**Action item:** Each line of the listing where the string "that" appears is to be identified and copied.

*** Begin section ***

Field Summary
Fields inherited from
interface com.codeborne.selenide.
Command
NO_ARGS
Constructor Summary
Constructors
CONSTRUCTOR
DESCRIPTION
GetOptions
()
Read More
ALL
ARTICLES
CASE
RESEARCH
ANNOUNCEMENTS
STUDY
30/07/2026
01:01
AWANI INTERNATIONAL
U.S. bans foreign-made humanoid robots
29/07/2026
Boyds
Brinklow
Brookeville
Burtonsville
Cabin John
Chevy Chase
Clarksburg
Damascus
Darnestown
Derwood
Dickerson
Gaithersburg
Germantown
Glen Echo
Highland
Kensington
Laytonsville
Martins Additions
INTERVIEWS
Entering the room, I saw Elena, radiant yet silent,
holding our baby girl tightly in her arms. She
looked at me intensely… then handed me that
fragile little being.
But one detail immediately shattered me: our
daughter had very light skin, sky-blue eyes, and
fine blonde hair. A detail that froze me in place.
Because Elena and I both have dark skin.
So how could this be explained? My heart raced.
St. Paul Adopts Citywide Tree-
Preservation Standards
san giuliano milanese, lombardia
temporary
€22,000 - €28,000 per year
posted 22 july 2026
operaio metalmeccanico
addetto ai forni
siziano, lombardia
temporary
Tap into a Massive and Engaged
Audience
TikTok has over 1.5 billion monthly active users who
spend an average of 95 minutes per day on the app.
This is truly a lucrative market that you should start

*** End section ***

**Response area:**
looked at me intensely… then handed me that
fine blonde hair. A detail that froze me in place.
This is truly a lucrative market that you should start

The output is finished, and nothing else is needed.